Right to Privacy Judgment: SC Says Indians have the Fundamental Right to Privacy

The Supreme Court’s big judgment stating that the right to privacy to be a fundamental right has opened the gates of hope for the LGBT and the gay community that was affected by the same court when it criminalized sex between two adults of the same sex and imported it out of the field of Section 377. The top court concluded that privacy includes as its center the protection of personal intimacies and that sexual course is an important point of privacy in today’s judgment. The court said that the privacy and safety of sexual orientation lie at the center of the fundamental rights under Articles 14, 15 and 21 of the Constitution.

“The purpose of elevating certain rights to the stature of guaranteed fundamental rights is to insulate their exercise from the disdain of majorities, whether legislative or popular. The guarantee of constitutional rights does not depend upon their exercise being favorably regarded by majoritarian opinion. The Koushal rationale that prosecution of a few is not an index of violation is flawed and cannot be accepted,” the court held. The apex court also held that “discrimination against an individual on the basis of sexual orientation is deeply offensive to the dignity and self-worth of the individual. Equality demands that the sexual orientation of each individual in society must be protected on an even platform. The right to privacy and the protection of sexual orientation lies at the core of the fundamental rights guaranteed by Articles 14, 15 and 21 of the Constitution”.

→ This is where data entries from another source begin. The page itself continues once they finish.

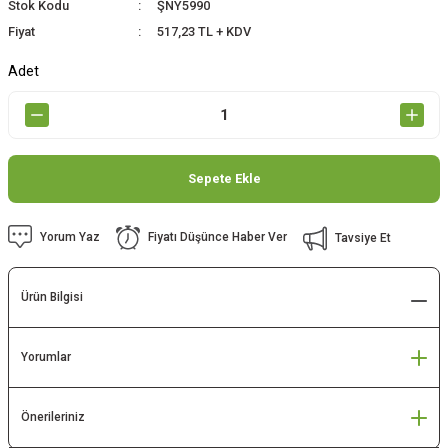
Stok Kodu
ŞNY5990
Fiyat
517,23 TL + KDV
Adet
Sepete Ekle
Yorum Yaz
Fiyatı Düşünce Haber Ver
Tavsiye Et
Ürün Bilgisi
Yorumlar
Önerileriniz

In its previous judgment, the Supreme Court had taken a majoritarian view; the recent judgment held that mainstream acceptance can’t be the premise to ignore rights. The court returned to its former decision in the Suresh Kumar Koushal vs Naz Foundation case to expand upon its decision. The case was elected in Delhi High Court and later transferred to the top court of India, Supreme Court. The Delhi’s High Court had held that Section 377 of the Indian Penal Code (IPC), seeing that it criminalizes united sexual acts of grownups in private, was a breaching of fundamental rights established under Articles 14 (equality before law), 15 (Prohibition of discrimination on the grounds of religion, race, caste, sex or place of birth) and 21 (Protection of life and personal liberty) of the Constitution.

The High Court had cleared up that Section 377 will keep on governing non-consensual penile, non-vaginal sex and penile non-vaginal including minors. The High Court also had said that the Section 377 refused the dignity of an individual and criminalized their main character on the premise of their sexuality, including that it also breached Article 14 by focusing on homosexuals as a class. “The sphere of privacy allows persons to develop human relations without interference from the outside community or from the State. In the Indian Constitution, the right to live with dignity and the right of privacy both are recognized as dimensions of Article 21…” the High Court had held. This issue was taken to the Supreme Court and Justice Singhvi spoke for the bench and established flaw with the verdict.

“The Division Bench of the High Court overlooked that a minuscule fraction of the country’s population constitutes lesbians, gays, bisexuals or transgenders and in last more than 150 years, less than 200 persons have been prosecuted (as per reported orders) for committing offence under Section 377 IPC and this cannot be made sound basis for declaring that section ultra vires the provisions of Articles 14, 15 and 21 of the Constitution,” the Court had said. “In its anxiety to protect the so-called rights of LGBT persons and to declare that Section 377 IPC violates the right to privacy, autonomy, and dignity, the High Court extensively relied upon the judgments of other jurisdictions. They cannot be applied blindfolded for deciding the constitutionality of the law enacted by the Indian Legislature,” the court said about the High Court.

The nine-judge bench said that both the arguments in the previous judgment could not be taken as the valid constitutional basis for neglecting a claim based on privacy under Article 21 in the latest judgment.